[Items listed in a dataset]
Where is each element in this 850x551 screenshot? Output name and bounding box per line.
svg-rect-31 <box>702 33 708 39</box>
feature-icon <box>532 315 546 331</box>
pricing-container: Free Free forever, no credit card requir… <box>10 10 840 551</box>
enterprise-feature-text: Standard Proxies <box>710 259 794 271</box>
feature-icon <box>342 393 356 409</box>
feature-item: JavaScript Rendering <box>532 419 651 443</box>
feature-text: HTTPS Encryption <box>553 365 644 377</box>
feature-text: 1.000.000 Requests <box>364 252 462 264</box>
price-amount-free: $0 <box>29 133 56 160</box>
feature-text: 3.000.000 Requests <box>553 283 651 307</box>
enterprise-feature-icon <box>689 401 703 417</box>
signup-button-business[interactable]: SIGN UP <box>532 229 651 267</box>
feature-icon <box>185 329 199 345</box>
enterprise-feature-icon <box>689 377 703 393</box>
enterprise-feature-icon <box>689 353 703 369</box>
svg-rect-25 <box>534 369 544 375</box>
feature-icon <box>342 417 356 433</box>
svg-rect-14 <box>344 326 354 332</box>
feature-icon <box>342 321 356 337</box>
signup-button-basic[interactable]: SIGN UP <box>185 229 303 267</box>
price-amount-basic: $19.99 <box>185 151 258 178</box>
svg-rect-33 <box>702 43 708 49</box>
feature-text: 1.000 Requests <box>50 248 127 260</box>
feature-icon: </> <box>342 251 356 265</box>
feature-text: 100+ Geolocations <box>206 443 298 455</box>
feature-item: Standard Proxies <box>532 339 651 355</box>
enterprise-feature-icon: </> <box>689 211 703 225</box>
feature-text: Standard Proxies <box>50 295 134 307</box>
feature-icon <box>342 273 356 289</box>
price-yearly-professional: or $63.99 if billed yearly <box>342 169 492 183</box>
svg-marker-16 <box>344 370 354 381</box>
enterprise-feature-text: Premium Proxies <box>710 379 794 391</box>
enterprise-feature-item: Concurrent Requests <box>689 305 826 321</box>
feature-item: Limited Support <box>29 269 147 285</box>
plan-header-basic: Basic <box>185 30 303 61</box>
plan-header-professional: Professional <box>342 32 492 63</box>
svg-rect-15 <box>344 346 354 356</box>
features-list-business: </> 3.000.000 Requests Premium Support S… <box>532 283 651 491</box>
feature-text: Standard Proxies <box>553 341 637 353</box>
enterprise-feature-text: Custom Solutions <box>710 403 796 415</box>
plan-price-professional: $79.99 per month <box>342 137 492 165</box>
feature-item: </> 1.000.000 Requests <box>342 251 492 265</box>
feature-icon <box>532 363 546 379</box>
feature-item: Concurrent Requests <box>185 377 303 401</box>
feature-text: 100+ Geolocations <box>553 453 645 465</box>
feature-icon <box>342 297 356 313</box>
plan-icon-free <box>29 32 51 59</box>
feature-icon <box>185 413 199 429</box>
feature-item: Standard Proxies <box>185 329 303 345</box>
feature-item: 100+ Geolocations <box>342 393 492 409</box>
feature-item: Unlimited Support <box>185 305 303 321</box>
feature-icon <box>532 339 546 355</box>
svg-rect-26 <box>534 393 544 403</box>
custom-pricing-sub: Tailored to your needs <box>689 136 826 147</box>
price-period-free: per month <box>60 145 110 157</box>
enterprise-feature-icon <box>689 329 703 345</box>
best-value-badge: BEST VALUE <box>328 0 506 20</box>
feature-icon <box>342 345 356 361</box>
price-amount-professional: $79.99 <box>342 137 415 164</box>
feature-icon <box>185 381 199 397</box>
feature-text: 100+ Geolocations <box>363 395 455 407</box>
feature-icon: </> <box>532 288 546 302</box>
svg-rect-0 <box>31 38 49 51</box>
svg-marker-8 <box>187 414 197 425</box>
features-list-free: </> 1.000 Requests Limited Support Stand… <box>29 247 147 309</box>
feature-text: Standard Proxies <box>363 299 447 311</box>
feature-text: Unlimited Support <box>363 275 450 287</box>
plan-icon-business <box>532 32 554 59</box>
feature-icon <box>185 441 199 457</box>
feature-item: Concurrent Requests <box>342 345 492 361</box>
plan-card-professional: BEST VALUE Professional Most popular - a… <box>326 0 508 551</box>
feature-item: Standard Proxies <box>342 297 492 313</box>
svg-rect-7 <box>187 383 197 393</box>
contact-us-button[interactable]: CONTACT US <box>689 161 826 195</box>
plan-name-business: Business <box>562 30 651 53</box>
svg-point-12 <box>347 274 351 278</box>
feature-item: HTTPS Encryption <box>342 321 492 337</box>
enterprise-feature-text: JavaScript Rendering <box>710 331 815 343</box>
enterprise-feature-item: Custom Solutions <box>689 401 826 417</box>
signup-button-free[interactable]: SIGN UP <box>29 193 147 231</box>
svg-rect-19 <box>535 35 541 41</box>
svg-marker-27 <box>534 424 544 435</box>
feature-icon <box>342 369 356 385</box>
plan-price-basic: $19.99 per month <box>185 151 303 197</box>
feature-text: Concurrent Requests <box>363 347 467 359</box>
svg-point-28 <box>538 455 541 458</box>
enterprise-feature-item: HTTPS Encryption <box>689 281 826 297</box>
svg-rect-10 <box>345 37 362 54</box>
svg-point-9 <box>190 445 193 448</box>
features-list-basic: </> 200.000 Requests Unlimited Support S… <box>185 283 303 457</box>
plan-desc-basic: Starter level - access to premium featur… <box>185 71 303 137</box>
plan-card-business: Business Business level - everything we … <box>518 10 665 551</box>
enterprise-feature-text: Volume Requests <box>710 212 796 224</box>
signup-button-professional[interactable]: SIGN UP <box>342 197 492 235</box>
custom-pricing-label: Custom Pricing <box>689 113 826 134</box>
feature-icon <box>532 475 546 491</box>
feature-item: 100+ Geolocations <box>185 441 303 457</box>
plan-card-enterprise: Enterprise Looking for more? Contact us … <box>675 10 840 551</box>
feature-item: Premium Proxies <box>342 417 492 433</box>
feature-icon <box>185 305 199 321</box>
==
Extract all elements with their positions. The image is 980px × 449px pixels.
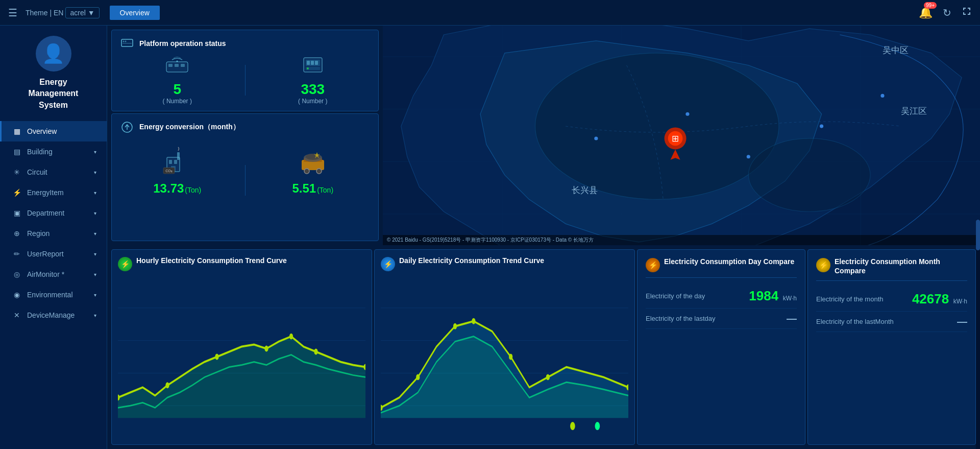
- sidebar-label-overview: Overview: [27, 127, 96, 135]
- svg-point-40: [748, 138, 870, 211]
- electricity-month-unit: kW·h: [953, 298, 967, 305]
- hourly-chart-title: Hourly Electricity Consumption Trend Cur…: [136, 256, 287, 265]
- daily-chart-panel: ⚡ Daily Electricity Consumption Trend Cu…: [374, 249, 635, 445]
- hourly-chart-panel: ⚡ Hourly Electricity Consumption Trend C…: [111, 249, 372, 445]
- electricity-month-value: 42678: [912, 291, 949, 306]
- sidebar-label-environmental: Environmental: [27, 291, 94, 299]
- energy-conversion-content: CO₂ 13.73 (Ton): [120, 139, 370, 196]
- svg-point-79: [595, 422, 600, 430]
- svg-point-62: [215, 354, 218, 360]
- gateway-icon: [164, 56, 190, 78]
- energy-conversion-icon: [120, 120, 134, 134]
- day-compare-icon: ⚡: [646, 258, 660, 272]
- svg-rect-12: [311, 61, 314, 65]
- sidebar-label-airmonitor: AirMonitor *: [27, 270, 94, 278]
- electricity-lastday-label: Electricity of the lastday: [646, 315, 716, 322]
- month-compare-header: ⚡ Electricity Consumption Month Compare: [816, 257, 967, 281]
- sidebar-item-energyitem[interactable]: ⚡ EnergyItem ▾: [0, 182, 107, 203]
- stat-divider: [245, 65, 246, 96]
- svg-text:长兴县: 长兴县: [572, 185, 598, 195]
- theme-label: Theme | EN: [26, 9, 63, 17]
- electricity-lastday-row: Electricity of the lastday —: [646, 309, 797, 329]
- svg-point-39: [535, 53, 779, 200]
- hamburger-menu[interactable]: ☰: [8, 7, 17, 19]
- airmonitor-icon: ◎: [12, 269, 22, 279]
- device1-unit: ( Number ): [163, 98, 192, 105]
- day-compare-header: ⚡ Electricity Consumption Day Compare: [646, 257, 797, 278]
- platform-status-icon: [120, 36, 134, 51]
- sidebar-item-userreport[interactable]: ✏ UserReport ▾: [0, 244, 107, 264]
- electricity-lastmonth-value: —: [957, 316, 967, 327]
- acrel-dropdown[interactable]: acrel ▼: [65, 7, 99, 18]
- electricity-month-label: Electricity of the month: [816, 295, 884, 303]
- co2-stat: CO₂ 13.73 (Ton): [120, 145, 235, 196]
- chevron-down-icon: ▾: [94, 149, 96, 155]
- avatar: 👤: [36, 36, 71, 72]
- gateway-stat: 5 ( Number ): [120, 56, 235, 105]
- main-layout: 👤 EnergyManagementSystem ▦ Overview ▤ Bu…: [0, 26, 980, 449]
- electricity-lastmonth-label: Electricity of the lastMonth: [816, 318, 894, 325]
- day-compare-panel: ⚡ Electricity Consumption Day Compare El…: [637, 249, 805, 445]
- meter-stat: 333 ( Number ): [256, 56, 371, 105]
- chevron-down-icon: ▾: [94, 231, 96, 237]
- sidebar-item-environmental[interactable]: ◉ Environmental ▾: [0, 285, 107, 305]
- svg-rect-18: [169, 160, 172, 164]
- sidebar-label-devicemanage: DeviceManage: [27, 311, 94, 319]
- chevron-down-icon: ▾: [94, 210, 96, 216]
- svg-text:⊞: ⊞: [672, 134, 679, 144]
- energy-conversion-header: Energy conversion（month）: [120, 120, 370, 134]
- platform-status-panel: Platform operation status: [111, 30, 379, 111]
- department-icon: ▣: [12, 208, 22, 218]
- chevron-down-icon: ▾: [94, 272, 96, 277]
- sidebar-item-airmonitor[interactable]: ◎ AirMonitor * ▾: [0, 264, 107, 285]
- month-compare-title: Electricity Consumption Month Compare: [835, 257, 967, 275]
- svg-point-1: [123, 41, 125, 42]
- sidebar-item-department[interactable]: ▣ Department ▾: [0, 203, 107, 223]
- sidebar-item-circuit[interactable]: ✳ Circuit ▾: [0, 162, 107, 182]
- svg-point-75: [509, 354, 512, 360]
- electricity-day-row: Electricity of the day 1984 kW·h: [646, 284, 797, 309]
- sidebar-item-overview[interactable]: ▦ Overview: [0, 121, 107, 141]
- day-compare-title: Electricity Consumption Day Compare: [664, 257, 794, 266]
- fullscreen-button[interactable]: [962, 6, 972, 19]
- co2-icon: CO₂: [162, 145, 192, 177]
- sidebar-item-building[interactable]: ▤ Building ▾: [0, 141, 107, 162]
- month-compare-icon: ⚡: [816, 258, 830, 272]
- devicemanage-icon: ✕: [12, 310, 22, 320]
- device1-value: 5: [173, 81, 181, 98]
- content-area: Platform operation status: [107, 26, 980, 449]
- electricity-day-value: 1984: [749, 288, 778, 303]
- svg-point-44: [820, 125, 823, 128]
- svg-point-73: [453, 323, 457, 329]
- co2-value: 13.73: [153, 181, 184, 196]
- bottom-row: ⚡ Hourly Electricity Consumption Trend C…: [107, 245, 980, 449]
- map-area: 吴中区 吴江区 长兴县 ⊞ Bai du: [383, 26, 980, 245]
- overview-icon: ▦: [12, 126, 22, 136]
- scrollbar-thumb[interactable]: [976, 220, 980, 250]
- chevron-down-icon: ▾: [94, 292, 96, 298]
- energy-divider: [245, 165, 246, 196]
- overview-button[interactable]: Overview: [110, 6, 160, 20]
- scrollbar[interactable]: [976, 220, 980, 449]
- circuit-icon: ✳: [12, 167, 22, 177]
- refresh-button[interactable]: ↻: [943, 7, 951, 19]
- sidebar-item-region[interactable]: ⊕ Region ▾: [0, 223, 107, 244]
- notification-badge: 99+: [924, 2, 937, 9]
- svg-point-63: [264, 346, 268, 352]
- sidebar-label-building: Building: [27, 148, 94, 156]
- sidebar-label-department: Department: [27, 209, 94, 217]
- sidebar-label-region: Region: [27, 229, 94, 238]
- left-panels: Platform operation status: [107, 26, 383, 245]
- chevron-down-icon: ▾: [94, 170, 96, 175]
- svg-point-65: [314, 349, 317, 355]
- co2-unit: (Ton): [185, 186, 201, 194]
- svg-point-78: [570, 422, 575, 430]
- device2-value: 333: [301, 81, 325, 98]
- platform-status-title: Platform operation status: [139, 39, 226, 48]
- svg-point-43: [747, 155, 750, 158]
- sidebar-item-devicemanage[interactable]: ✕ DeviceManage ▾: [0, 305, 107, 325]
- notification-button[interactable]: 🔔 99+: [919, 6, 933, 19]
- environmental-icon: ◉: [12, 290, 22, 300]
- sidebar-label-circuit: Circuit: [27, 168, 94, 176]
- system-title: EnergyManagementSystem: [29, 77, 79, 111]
---
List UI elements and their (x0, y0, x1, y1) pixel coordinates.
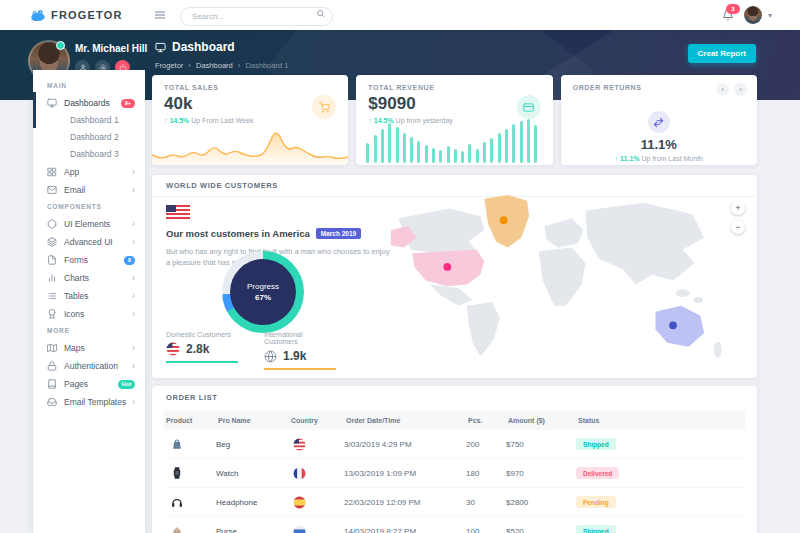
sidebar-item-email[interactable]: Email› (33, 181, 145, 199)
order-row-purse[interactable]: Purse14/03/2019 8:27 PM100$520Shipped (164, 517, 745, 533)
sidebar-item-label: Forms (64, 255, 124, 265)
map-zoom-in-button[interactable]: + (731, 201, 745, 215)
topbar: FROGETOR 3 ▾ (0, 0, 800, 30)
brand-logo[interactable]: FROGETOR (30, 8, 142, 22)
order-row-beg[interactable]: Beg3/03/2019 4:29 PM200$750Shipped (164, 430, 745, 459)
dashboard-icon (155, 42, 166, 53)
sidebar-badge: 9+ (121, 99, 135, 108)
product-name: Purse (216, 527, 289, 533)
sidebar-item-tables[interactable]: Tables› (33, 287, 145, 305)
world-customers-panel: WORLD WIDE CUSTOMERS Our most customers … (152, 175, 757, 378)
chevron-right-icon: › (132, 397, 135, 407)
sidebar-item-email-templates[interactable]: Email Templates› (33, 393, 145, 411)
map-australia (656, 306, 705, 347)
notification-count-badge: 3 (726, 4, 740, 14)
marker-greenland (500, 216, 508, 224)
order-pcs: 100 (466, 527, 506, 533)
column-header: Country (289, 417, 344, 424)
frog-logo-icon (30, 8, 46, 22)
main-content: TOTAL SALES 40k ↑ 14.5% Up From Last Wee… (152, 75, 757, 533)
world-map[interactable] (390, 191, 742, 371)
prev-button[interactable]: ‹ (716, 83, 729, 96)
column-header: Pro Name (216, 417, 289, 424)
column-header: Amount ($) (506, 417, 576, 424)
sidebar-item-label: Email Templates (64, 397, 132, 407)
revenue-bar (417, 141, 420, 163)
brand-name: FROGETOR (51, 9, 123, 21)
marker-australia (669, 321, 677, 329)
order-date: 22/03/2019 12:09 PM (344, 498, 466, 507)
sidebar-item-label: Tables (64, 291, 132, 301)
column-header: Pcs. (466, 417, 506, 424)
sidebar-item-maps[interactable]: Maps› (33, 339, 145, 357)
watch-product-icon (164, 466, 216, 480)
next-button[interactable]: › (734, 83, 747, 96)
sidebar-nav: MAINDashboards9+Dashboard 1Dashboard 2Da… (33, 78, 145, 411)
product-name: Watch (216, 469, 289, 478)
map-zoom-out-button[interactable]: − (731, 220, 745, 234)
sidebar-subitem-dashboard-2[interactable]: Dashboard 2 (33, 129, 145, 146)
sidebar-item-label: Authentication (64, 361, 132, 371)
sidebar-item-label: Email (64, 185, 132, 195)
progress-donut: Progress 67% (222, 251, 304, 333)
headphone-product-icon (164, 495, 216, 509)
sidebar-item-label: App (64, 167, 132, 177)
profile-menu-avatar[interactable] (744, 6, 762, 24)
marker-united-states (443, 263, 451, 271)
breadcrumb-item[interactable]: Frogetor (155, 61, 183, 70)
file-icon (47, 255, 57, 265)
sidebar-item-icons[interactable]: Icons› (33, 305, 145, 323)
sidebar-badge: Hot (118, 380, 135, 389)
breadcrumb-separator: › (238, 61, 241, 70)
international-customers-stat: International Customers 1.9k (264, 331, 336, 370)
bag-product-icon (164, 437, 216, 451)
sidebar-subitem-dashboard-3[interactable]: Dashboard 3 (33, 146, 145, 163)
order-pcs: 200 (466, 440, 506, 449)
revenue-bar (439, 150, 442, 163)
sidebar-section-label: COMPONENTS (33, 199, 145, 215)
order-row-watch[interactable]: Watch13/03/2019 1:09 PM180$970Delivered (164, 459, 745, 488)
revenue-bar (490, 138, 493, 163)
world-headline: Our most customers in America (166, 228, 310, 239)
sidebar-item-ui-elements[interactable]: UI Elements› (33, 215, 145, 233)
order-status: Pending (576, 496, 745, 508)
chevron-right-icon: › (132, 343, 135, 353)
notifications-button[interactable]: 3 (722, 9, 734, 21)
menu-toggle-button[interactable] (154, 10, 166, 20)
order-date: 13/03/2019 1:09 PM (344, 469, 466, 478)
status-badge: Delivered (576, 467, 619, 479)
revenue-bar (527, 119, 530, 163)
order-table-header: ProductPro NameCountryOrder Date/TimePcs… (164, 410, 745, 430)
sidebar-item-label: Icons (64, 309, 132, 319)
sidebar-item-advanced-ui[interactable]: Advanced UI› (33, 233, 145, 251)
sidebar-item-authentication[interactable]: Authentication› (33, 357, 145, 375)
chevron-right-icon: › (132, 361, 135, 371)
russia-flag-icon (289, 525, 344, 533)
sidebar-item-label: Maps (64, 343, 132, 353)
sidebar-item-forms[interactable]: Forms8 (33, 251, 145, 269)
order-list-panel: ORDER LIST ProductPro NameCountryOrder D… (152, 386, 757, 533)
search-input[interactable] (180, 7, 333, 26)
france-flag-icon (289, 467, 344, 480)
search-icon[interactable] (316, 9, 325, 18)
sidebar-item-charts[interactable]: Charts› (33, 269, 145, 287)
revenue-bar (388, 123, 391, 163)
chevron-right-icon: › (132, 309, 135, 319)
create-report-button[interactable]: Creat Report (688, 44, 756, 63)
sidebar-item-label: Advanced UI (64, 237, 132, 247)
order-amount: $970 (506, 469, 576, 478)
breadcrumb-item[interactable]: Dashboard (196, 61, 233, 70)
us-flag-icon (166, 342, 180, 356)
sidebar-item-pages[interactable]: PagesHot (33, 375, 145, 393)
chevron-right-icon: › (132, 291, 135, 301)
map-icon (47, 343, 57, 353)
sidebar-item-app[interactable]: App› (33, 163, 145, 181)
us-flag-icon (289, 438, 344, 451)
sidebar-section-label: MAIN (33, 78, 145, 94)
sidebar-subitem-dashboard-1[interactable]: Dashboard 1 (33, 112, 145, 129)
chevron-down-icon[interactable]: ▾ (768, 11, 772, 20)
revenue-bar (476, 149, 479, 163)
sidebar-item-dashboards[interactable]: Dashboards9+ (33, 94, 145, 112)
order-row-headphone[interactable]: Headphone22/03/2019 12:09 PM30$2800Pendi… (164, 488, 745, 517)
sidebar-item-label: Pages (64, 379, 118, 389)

WORK INSTRUCTION
What lines in the entries above hold "scrollbar"? Copy every one.

OUTPUT OF THE TASK
- scrollbar-thumb[interactable]: [976, 220, 980, 250]
- scrollbar[interactable]: [976, 220, 980, 449]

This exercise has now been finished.